**WORK INSTRUCTION:** Skip the pictures and repeat each line of the data exactly.

>>>

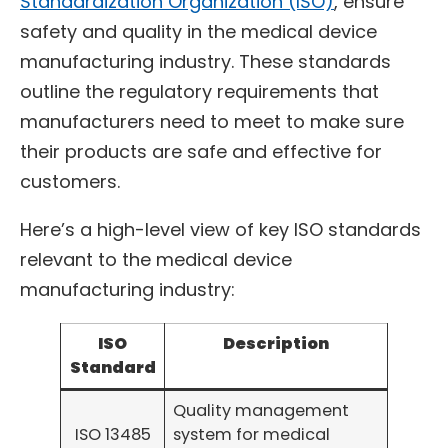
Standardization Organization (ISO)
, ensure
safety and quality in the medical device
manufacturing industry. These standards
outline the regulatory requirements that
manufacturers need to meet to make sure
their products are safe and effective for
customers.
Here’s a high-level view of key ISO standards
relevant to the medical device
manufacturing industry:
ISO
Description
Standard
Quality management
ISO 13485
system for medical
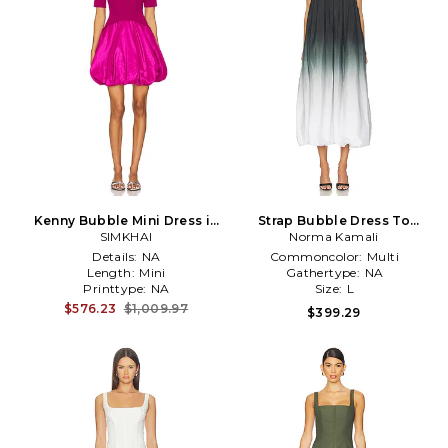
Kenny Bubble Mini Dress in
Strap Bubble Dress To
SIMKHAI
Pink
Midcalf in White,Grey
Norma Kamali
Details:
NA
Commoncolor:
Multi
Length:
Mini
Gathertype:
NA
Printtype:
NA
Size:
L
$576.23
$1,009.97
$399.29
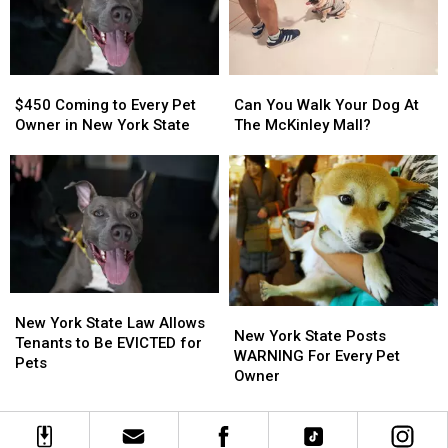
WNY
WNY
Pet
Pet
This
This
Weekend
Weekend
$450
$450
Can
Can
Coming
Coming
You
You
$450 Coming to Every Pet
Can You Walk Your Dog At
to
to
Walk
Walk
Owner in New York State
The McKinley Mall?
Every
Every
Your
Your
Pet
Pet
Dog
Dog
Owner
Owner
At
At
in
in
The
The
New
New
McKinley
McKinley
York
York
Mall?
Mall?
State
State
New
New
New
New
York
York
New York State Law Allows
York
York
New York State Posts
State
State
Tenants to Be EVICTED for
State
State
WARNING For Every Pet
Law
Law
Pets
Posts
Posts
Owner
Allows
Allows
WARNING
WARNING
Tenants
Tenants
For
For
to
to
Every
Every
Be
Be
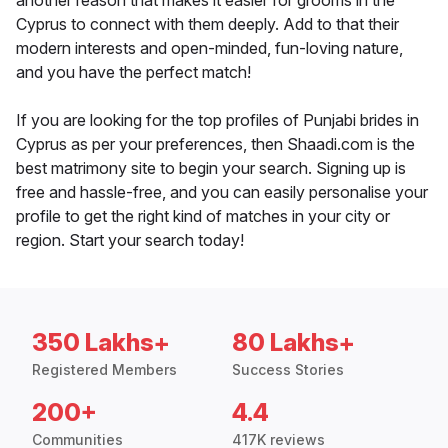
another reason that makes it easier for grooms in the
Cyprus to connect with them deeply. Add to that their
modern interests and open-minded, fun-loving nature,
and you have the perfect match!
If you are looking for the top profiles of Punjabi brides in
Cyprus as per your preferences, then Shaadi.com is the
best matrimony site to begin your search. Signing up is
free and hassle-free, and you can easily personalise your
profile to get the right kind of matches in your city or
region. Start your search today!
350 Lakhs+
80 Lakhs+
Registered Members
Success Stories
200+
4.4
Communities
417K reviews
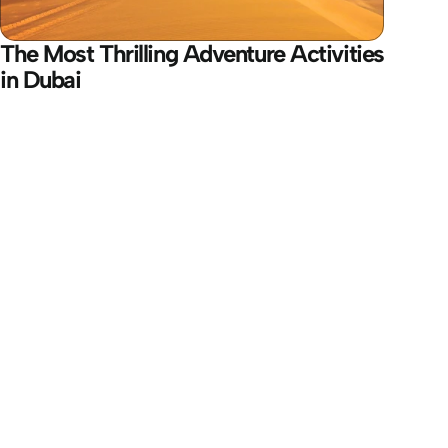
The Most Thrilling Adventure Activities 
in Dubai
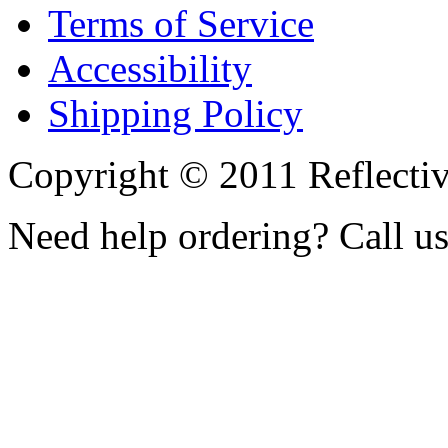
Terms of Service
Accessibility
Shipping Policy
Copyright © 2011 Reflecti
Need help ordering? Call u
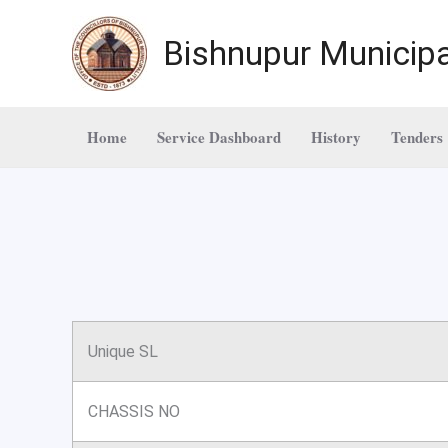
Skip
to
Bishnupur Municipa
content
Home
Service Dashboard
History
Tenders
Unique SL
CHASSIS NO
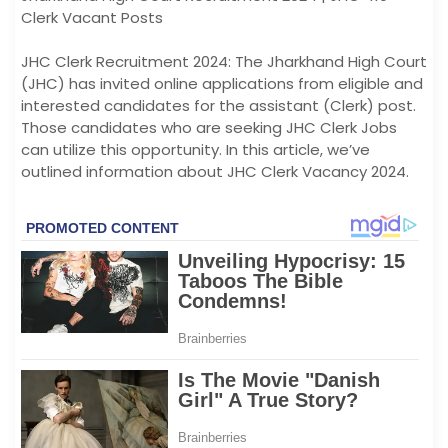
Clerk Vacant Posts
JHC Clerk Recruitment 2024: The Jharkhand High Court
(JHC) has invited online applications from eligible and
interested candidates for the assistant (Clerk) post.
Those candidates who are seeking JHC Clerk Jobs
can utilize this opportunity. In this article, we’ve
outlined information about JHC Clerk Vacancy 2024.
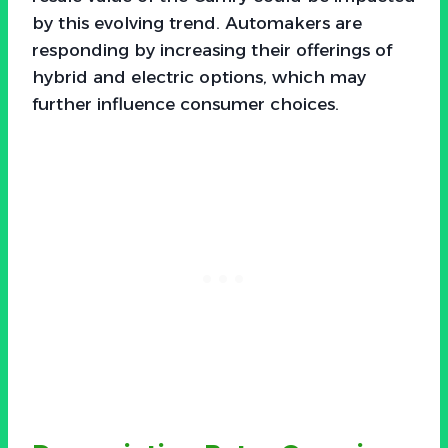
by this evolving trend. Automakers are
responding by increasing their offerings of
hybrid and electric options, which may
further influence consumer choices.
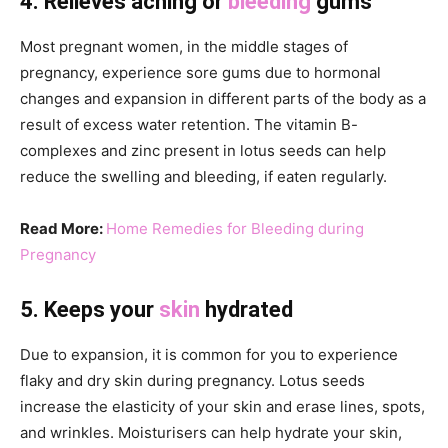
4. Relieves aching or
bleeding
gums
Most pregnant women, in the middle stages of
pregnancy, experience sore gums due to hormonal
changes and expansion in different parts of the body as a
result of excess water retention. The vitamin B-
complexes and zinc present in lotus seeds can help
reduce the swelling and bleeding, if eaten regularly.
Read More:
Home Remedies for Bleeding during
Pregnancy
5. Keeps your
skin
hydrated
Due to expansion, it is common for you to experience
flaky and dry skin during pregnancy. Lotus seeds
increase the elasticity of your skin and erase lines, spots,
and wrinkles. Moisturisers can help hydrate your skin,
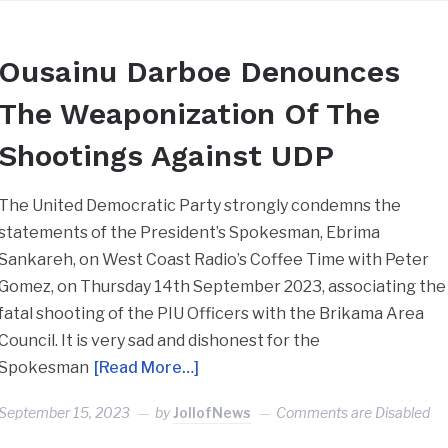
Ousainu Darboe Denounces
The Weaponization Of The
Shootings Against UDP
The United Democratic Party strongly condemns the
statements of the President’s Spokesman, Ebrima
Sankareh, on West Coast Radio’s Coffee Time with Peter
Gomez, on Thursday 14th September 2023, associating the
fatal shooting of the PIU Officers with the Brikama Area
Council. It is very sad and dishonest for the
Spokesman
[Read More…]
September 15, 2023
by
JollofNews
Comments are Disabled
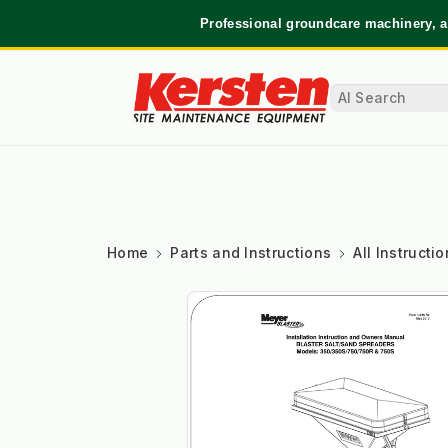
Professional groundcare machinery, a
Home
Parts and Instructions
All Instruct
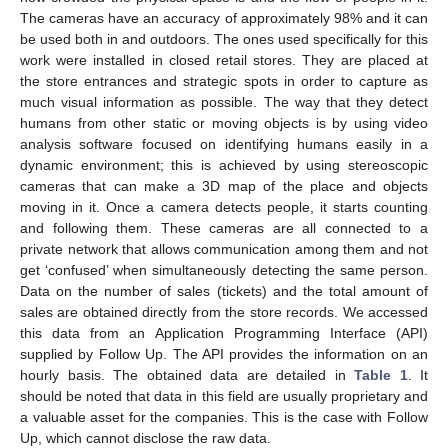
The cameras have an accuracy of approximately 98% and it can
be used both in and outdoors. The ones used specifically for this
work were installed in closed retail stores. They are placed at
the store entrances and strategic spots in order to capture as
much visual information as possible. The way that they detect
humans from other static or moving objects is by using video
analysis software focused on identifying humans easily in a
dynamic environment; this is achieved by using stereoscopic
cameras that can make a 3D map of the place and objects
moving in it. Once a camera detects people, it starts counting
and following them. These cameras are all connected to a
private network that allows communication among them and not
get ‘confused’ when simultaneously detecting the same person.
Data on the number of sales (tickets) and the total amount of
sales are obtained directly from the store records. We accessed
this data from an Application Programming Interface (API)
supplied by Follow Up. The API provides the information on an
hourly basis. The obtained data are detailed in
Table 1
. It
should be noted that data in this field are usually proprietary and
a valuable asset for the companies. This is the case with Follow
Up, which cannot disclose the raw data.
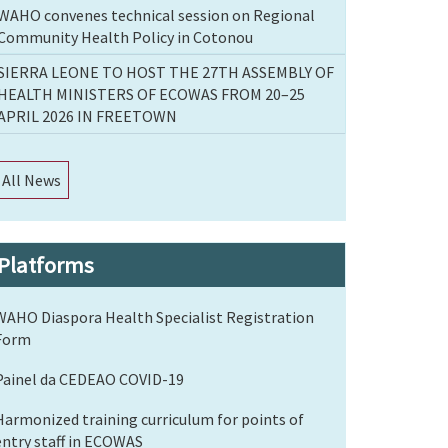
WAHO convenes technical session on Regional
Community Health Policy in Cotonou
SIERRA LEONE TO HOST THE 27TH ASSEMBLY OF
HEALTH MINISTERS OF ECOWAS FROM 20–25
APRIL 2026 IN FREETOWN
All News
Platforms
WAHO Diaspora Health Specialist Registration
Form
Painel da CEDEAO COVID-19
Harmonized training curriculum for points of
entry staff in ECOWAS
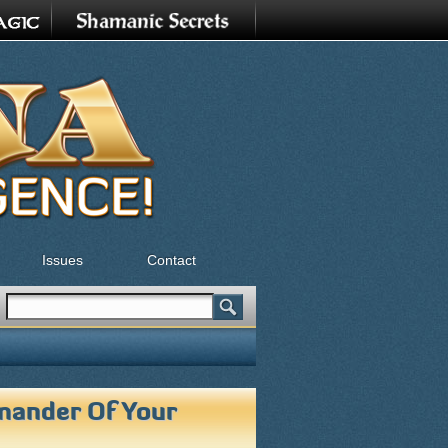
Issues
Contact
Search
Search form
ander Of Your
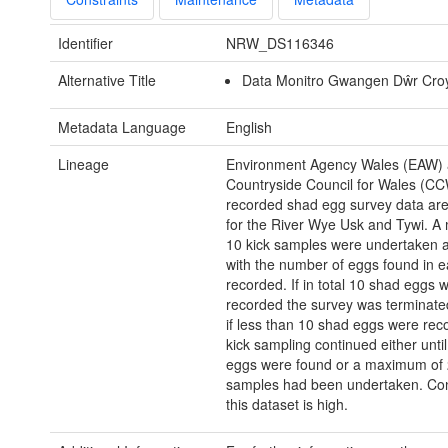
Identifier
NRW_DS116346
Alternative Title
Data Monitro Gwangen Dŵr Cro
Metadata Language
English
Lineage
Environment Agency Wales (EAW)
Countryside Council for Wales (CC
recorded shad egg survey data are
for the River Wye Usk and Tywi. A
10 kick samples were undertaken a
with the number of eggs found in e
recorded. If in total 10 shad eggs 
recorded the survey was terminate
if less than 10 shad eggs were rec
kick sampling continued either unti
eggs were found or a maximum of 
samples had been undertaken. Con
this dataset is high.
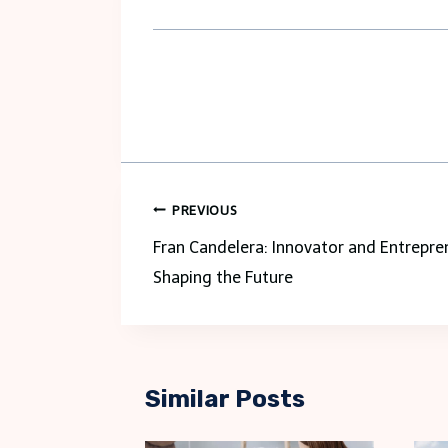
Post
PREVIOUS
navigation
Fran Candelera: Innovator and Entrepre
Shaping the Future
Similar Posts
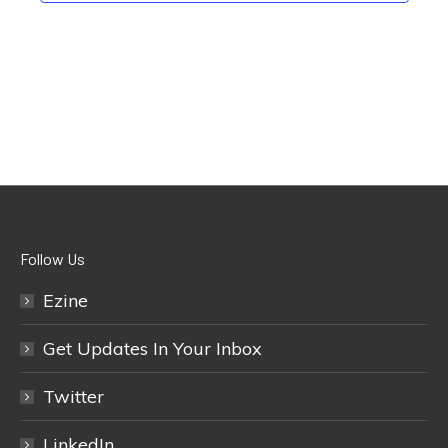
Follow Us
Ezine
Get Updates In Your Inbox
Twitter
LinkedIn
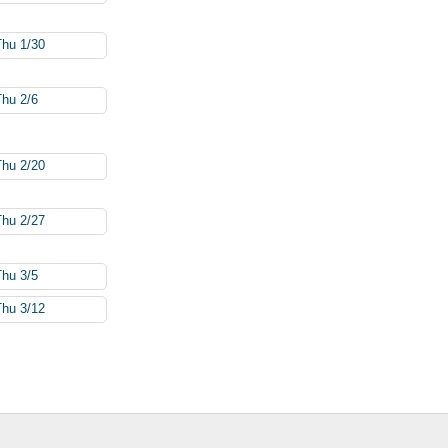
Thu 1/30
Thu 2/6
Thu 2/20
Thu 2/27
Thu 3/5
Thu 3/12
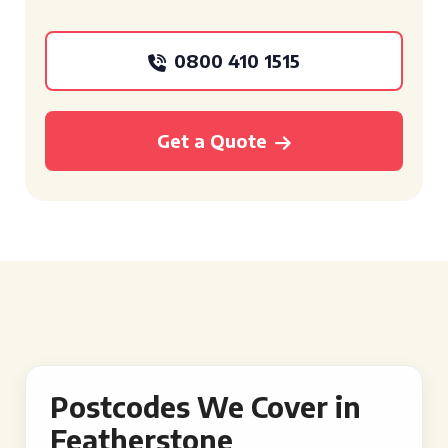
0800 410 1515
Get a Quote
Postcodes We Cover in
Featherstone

<<<

**PROBLEM SOLUTION:**
Standardization Organization (ISO)
, ensure
safety and quality in the medical device
manufacturing industry. These standards
outline the regulatory requirements that
manufacturers need to meet to make sure
their products are safe and effective for
customers.
Here’s a high-level view of key ISO standards
relevant to the medical device
manufacturing industry:
ISO
Description
Standard
Quality management
ISO 13485
system for medical
Kenny Bubble Mini Dress in
Strap Bubble Dress To
SIMKHAI
Pink
Midcalf in White,Grey
Norma Kamali
Details:
NA
Commoncolor:
Multi
Length:
Mini
Gathertype:
NA
Printtype:
NA
Size:
L
$576.23
$1,009.97
$399.29
WNY
WNY
Pet
Pet
This
This
Weekend
Weekend
$450
$450
Can
Can
Coming
Coming
You
You
$450 Coming to Every Pet
Can You Walk Your Dog At
to
to
Walk
Walk
Owner in New York State
The McKinley Mall?
Every
Every
Your
Your
Pet
Pet
Dog
Dog
Owner
Owner
At
At
in
in
The
The
New
New
McKinley
McKinley
York
York
Mall?
Mall?
State
State
New
New
New
New
York
York
New York State Law Allows
York
York
New York State Posts
State
State
Tenants to Be EVICTED for
State
State
WARNING For Every Pet
Law
Law
Pets
Posts
Posts
Owner
Allows
Allows
WARNING
WARNING
Tenants
Tenants
For
For
to
to
Every
Every
Be
Be
another reason that makes it easier for grooms in the
Cyprus to connect with them deeply. Add to that their
modern interests and open-minded, fun-loving nature,
and you have the perfect match!
If you are looking for the top profiles of Punjabi brides in
Cyprus as per your preferences, then Shaadi.com is the
best matrimony site to begin your search. Signing up is
free and hassle-free, and you can easily personalise your
profile to get the right kind of matches in your city or
region. Start your search today!
350 Lakhs+
80 Lakhs+
Registered Members
Success Stories
200+
4.4
Communities
417K reviews
The Most Thrilling Adventure Activities 
in Dubai
Terms of Service
Accessibility
Shipping Policy
Copyright © 2011 Reflecti
Need help ordering? Call u
Skip
to
Bishnupur Municipa
content
Home
Service Dashboard
History
Tenders
Unique SL
CHASSIS NO
Clerk Vacant Posts
JHC Clerk Recruitment 2024: The Jharkhand High Court
(JHC) has invited online applications from eligible and
interested candidates for the assistant (Clerk) post.
Those candidates who are seeking JHC Clerk Jobs
can utilize this opportunity. In this article, we’ve
outlined information about JHC Clerk Vacancy 2024.
by this evolving trend. Automakers are
responding by increasing their offerings of
hybrid and electric options, which may
further influence consumer choices.
4. Relieves aching or
bleeding
gums
Most pregnant women, in the middle stages of
pregnancy, experience sore gums due to hormonal
changes and expansion in different parts of the body as a
result of excess water retention. The vitamin B-
complexes and zinc present in lotus seeds can help
reduce the swelling and bleeding, if eaten regularly.
Read More:
Home Remedies for Bleeding during
Pregnancy
5. Keeps your
skin
hydrated
Due to expansion, it is common for you to experience
flaky and dry skin during pregnancy. Lotus seeds
increase the elasticity of your skin and erase lines, spots,
and wrinkles. Moisturisers can help hydrate your skin,
Ousainu Darboe Denounces
The Weaponization Of The
Shootings Against UDP
The United Democratic Party strongly condemns the
statements of the President’s Spokesman, Ebrima
Sankareh, on West Coast Radio’s Coffee Time with Peter
Gomez, on Thursday 14th September 2023, associating the
fatal shooting of the PIU Officers with the Brikama Area
Council. It is very sad and dishonest for the
Spokesman
[Read More…]
September 15, 2023
by
JollofNews
Comments are Disabled
Professional groundcare machinery, a
Home
Parts and Instructions
All Instruct
The cameras have an accuracy of approximately 98% and it can
be used both in and outdoors. The ones used specifically for this
work were installed in closed retail stores. They are placed at
the store entrances and strategic spots in order to capture as
much visual information as possible. The way that they detect
humans from other static or moving objects is by using video
analysis software focused on identifying humans easily in a
dynamic environment; this is achieved by using stereoscopic
cameras that can make a 3D map of the place and objects
moving in it. Once a camera detects people, it starts counting
and following them. These cameras are all connected to a
private network that allows communication among them and not
get ‘confused’ when simultaneously detecting the same person.
Data on the number of sales (tickets) and the total amount of
sales are obtained directly from the store records. We accessed
this data from an Application Programming Interface (API)
supplied by Follow Up. The API provides the information on an
hourly basis. The obtained data are detailed in
Table 1
. It
should be noted that data in this field are usually proprietary and
a valuable asset for the companies. This is the case with Follow
Up, which cannot disclose the raw data.
WAHO convenes technical session on Regional
Community Health Policy in Cotonou
SIERRA LEONE TO HOST THE 27TH ASSEMBLY OF
HEALTH MINISTERS OF ECOWAS FROM 20–25
APRIL 2026 IN FREETOWN
All News
Platforms
WAHO Diaspora Health Specialist Registration
Form
Painel da CEDEAO COVID-19
Harmonized training curriculum for points of
entry staff in ECOWAS
Issues
Contact
Search
Search form
ander Of Your
Identifier
NRW_DS116346
Alternative Title
Data Monitro Gwangen Dŵr Cro
Metadata Language
English
Lineage
Environment Agency Wales (EAW)
Countryside Council for Wales (CC
recorded shad egg survey data are
for the River Wye Usk and Tywi. A
10 kick samples were undertaken a
with the number of eggs found in e
recorded. If in total 10 shad eggs 
recorded the survey was terminate
if less than 10 shad eggs were rec
kick sampling continued either unti
eggs were found or a maximum of 
samples had been undertaken. Con
this dataset is high.
Post
PREVIOUS
navigation
Fran Candelera: Innovator and Entrepre
Shaping the Future
Similar Posts
Follow Us
Ezine
Get Updates In Your Inbox
Twitter
LinkedIn
Thu 1/30
Thu 2/6
Thu 2/20
Thu 2/27
Thu 3/5
Thu 3/12
0800 410 1515
Get a Quote
Postcodes We Cover in
Featherstone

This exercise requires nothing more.